Performance on KDDCup99

As shown in Figs. 2 and 5, both models achieve near-perfect results on KDDCup99. The DNN attains 99.98% accuracy, while the RNN records 99.47%, with equally high F1-scores reflecting balanced precision and recall. False alarm rates remain minimal, underscoring model robustness. The small performance gap indicates that the dataset’s tabular structure is effectively captured by DNNs, reducing the added value of RNNs for sequential modeling in this context.

Performance on NSL-KDD

For NSL-KDD (see Figs. 3 and 6), the DNN achieves 99.96% accuracy, while the RNN records 99.13%. Precision and F1-scores remain high across all five categories, confirming balanced performance. Given NSL-KDD’s reduced redundancy and greater difficulty, these results highlight strong generalization. The slightly lower RNN accuracy suggests limited temporal dependencies, though both models still surpass traditional ML baselines reported in prior work.

Performance on UNSW-NB15

UNSW-NB15, a modern dataset with 10 diverse classes, presents greater complexity. As shown in Figs. 4 and 7, the DNN achieves 95.96% accuracy, clearly outperforming the RNN at 82.00%. This gap reflects the dataset’s subtle feature distinctions, which are better captured by DNNs with layered non-linear transformations, whereas a simple RNN struggles without deeper architectures. Across other metrics, the DNN also achieves higher precision and F1-scores with lower FAR, while the RNN’s weaker results point to the need for deeper or advanced recurrent variants (e.g., LSTM, GRU) to better handle heterogeneous traffic patterns.

Cross-dataset insights

Across all three datasets, the DNN consistently outperforms the RNN in terms of overall accuracy, F1-score, and precision. This suggests that while RNNs are useful for sequential data, tabular intrusion detection datasets, especially those with limited temporal ordering, are better suited for deep feedforward networks. The models also demonstrate strong class-wise generalization. High F1-scores for low-frequency classes (e.g., U2R, R2L, Worms) indicate that the models are not overly biased toward majority classes, which is a common challenge in multi-class intrusion detection.

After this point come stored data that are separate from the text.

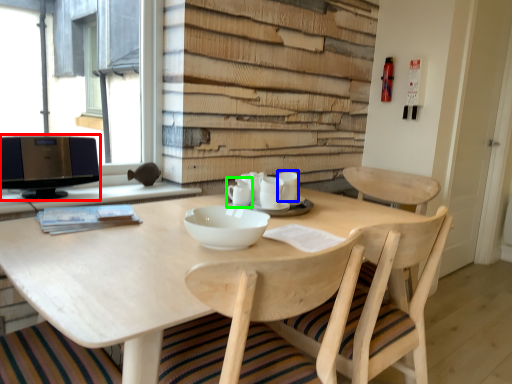 Question: Considering the real-world distances, which object is closest to computer monitor (highlighted by a red box)? tableware (highlighted by a blue box) or tableware (highlighted by a green box).

Choices:
 (A) tableware
 (B) tableware

Answer: (B) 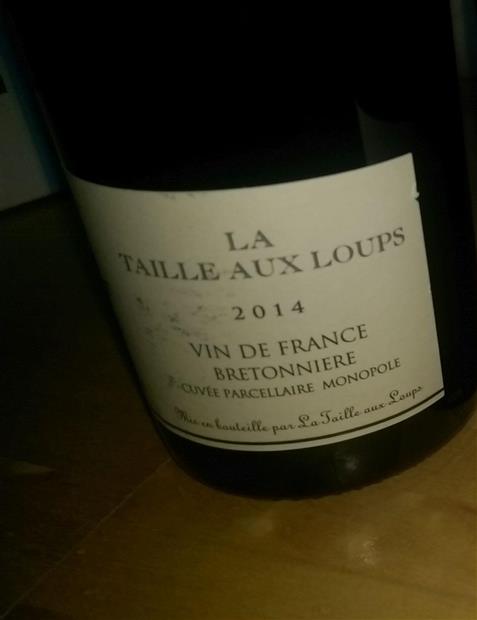 The width and height of the screenshot is (477, 620). I want to click on wine bottle to right of label, so click(439, 237). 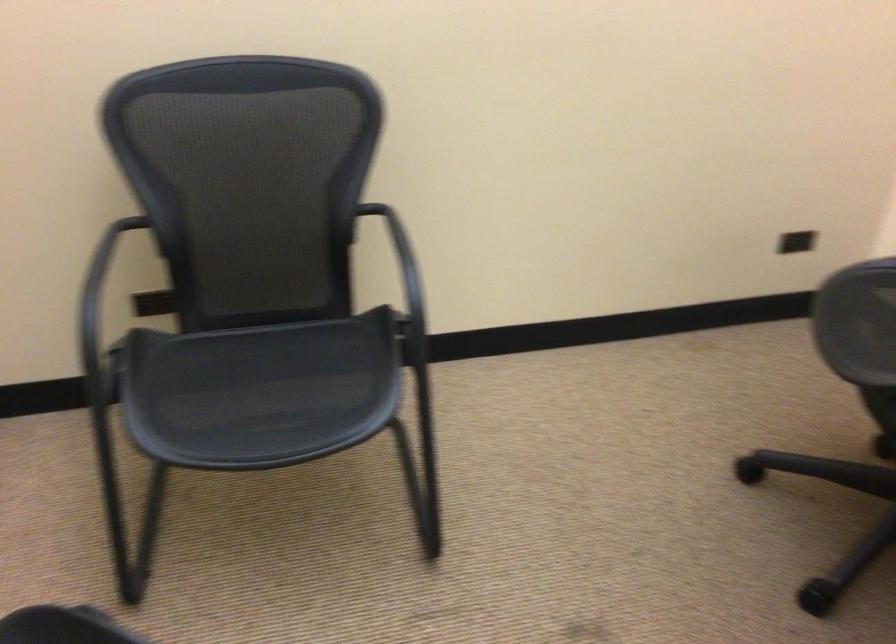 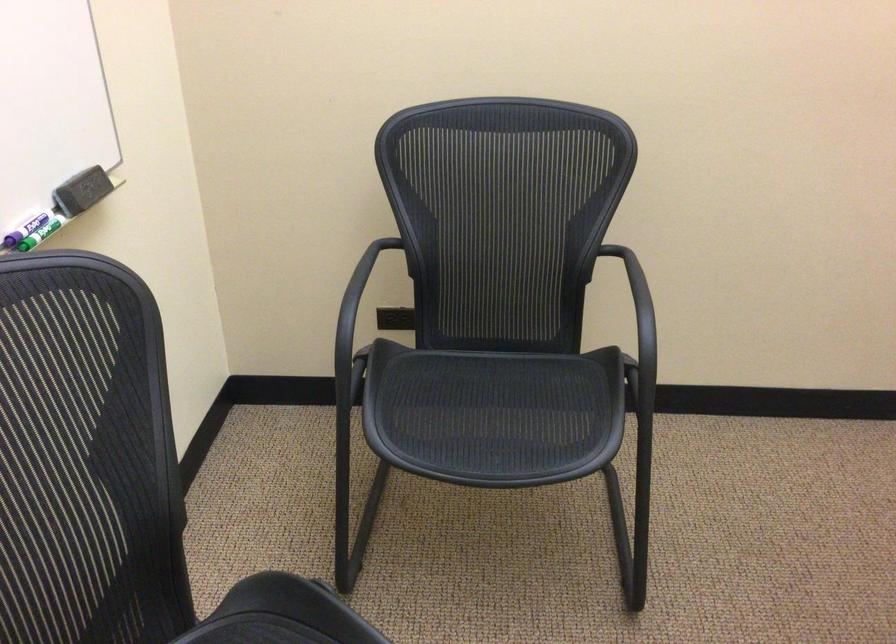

It is well-known that advanced architectures, such as LSTM, GRU, hybrid CNN–RNN, and Transformer models, are effective for modeling complex sequential and temporal dependencies. However, the datasets used in this study (KDDCup99, NSL-KDD, and UNSW-NB15) are tabular, record-based datasets, rather than true sequential time-series data. As a result, long-term temporal dependency modeling is not a primary requirement in this setting, and the limitations of vanilla RNNs related to vanishing gradients are less pronounced.

To assess whether higher model complexity would yield performance gains, we conducted additional experiments using a tabular transformer model under the same experimental setup. The transformer achieved accuracies of 85% on UNSW-NB15, 97.78% on NSL-KDD, and 97.76% on KDDCup99, which did not consistently outperform the simpler DNN and vanilla RNN architectures used in this study (as shown in Fig. 8). These results indicate that increased architectural complexity does not necessarily translate to improved performance for record-based IDS datasets and may lead to over-parameterization. Based on these observations, the use of a simplified DNN and a vanilla RNN was a deliberate design choice.

Comparative study

To assess the effectiveness of the proposed DNN and RNN architectures, we compared their performance against benchmark models previously applied to KDDCup99 and NSL-KDD. The evaluation focuses on classification accuracy to highlight improvements over traditional ML methods and earlier deep learning approaches.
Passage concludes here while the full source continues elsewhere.